The stack: what was actually used

> 🖼 IMAGE (SVG diagram, file 05) — The stack as labelled blocks: Next.js 15 · React 19 · TypeScript · Tailwind · react-globe.gl (Three.js) ·

Nothing exotic, and all of it standard and owned. The site is built on Next.js 15 with React 19 and TypeScript, styled with Tailwind, with the globe powered by react-globe.gl (which wraps Three.js). It’s version-controlled with Git and deployed to a plain server. Every piece is an ordinary, portable part of the modern web stack, which means there’s no lock-in: it’s a normal codebase a developer could pick up tomorrow.

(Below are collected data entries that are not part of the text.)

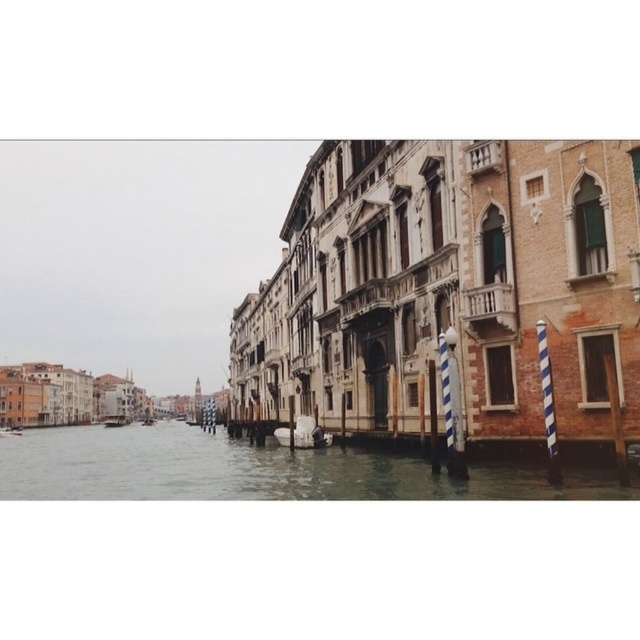 Looking at this image, you are standing on a bridge overlooking the canal and want to take a photo of both the clear water at center and the white glossy boat at center. Which object will appear larger in your photo?

The clear water at center will appear larger in the photo because it is closer to the viewer than the white glossy boat at center.

You are a tourist standing on the bridge above the canal. You see the clear water at center and the wooden boat at center. Which object is directly below the other?

The clear water at center is positioned over the wooden boat at center, so the wooden boat at center is directly below the clear water at center.

You are a tourist standing on the right side of the canal, looking towards the left. You see a white glossy boat at center and a wooden boat at center. Which boat is closer to the buildings on the right side of the canal?

The wooden boat at center is closer to the buildings on the right side of the canal because the white glossy boat at center is positioned to its right, placing the wooden boat nearer to the right side buildings. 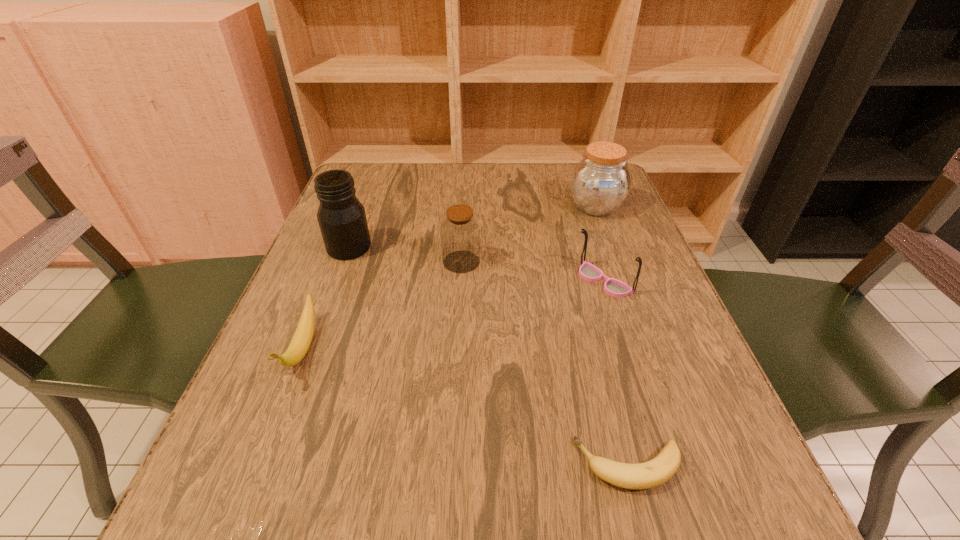 Find the location of `free region located 0.170m on the back of the leftmost jar`. free region located 0.170m on the back of the leftmost jar is located at coordinates (368, 197).

I want to click on vacant space located 0.140m on the front of the farthest jar, so click(614, 259).

This screenshot has height=540, width=960. I want to click on vacant space situated 0.260m on the right of the shortest jar, so click(x=601, y=262).

Where is `vacant space situated on the back of the third shortest object`? The image size is (960, 540). vacant space situated on the back of the third shortest object is located at coordinates (585, 221).

Identify the location of free space located 0.200m at the stem of the second nearest object. The image size is (960, 540). (234, 526).

I want to click on free spot located at the stem of the nearest object, so click(x=512, y=465).

This screenshot has width=960, height=540. I want to click on vacant space located 0.050m at the stem of the nearest object, so click(540, 465).

Identify the location of vacant space located 0.370m at the stem of the nearest object. The width and height of the screenshot is (960, 540). (310, 465).

The width and height of the screenshot is (960, 540). What are the coordinates of `object located in the far edge section of the desktop` in the screenshot? It's located at (601, 181).

At what (x,y) coordinates should I click in order to perform the action: click on object located in the near edge section of the desktop. Please return your answer as a coordinate pair (x, y). Looking at the image, I should click on (657, 471). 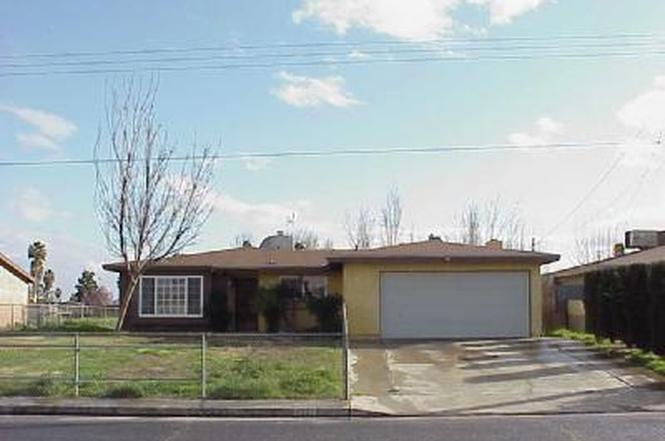 I want to click on 4 visible wires, so click(548, 35), click(544, 43), click(543, 53), click(519, 148). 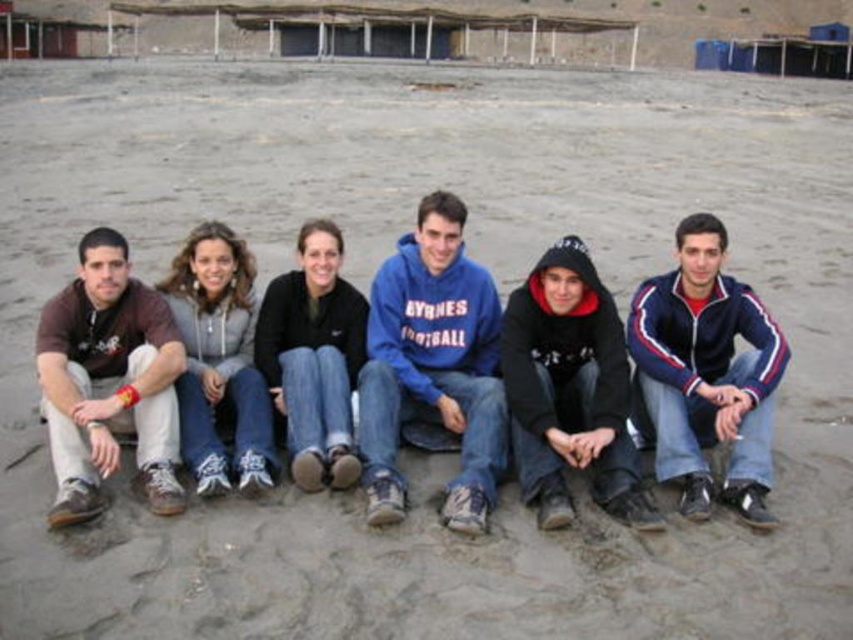 Question: Considering the real-world distances, which object is farthest from the brown cotton shirt at left?

Choices:
 (A) denim jeans at center
 (B) black fleece jacket at center
 (C) blue fleece sweatshirt at center
 (D) blue/white/red track jacket at lower right

Answer: (D)

Question: Which object is closer to the camera taking this photo?

Choices:
 (A) black hoodie at center
 (B) black fleece jacket at center
 (C) blue fleece sweatshirt at center
 (D) blue/white/red track jacket at lower right

Answer: (C)

Question: Does blue/white/red track jacket at lower right appear under brown cotton shirt at left?

Choices:
 (A) yes
 (B) no

Answer: (A)

Question: Is black hoodie at center positioned behind black fleece jacket at center?

Choices:
 (A) no
 (B) yes

Answer: (A)

Question: Is brown cotton shirt at left wider than black fleece jacket at center?

Choices:
 (A) yes
 (B) no

Answer: (B)

Question: Estimate the real-world distances between objects in this image. Which object is closer to the brown cotton shirt at left?

Choices:
 (A) blue/white/red track jacket at lower right
 (B) blue fleece sweatshirt at center

Answer: (B)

How it was built: the rhythm

> 🖼 IMAGE (SVG diagram, file 06) — The build loop as a circle: Describe → Draft → Review → Run → Refine, with "you own the judgment; it does

Every feature, large or small, followed the same loop, and it’s the loop you’d use for any site:

  1. Describe what you want, in plain English. “Paint each country by its status.” “Add a page template that fills from a country record.”
  2. Claude Code drafts the change across however many files it needs, and shows you exactly what changed.
  3. You review the diff and accept it, reject it, or redirect.
  4. It runs the site so you can see the change live.
  5. You refine. “Make the legend a filter.” “That tax figure is wrong.” Repeat.

You direct and review; Claude Code does the typing. The single biggest lever on quality was planning the data model first, since the AI faithfully builds whatever you describe, so describing the right structure up front beats reworking it later.

The honest part

A proof piece owes you the caveats too.

  • You have to review the work. Claude Code is fast and usually right, but where a wrong number has consequences, every change gets read. Keep writing and reviewing as separate passes.
  • Plan your data model before you prompt. For a data-driven site, the structure is the product. Decide where the truth lives first.
  • Build before you deploy. A check that passes nowhere but your own machine will bite you. A quick lint, type-check, and build before pushing is not optional.
  • Rich features have a cost. A 3D WebGL globe is heavier on a phone than a simple image. It was worth it here; weigh it for your case.

None of these are reasons not to build this way. They’re the difference between a demo and something you’d actually trust.

What this proves

The takeaway isn’t “AI builds websites now.” It’s that the ceiling is far higher than a landing page. If one person can get a dynamic, data-driven site spanning 200-plus countries, with a real 3D globe and a generated page for every jurisdiction, working in about a week, then “what can I build with this?” has a much bigger answer than most people assume.

If you want to try the same path, our main Claude Code guide walks through building and launching a site, the install guide gets you set up in about ten minutes, and the build a portfolio tutorial is the easiest first project. If a builder is more your speed for a simpler site, our comparison of Claude Code vs Lovable lays out the trade-off.

Frequently asked questions

Was the whole site really built in a week? The first working version was: the globe, the data-driven country pages, deployed and live. The deeper research database, editing system, and automated fact-checking were added over the following months. A week gets you a real, dynamic site; depth accrues after.

Do you need to be a developer to build something like this? Not a senior one, but you need to read code well enough to review what the AI writes and reject what’s wrong. Claude Code handles the authoring; you own the judgment.

What was the hardest part? Not the code, the data model. For a data-driven site, deciding how the information is structured is the real work. Get that right and the pages and the map follow.

Could a no-code builder do this? No. A builder is great for presentation, a marketing or brochure site. The moment you need a real data model, custom interactions like a 3D globe, and generated pages, you’ve passed what a template can express. That’s the line where Claude Code earns its place.

What did it cost to build? A Claude plan and ordinary hosting. Because the output is a normal codebase you own, there are no per-seat platform fees. See our Claude Code cost guide for the breakdown.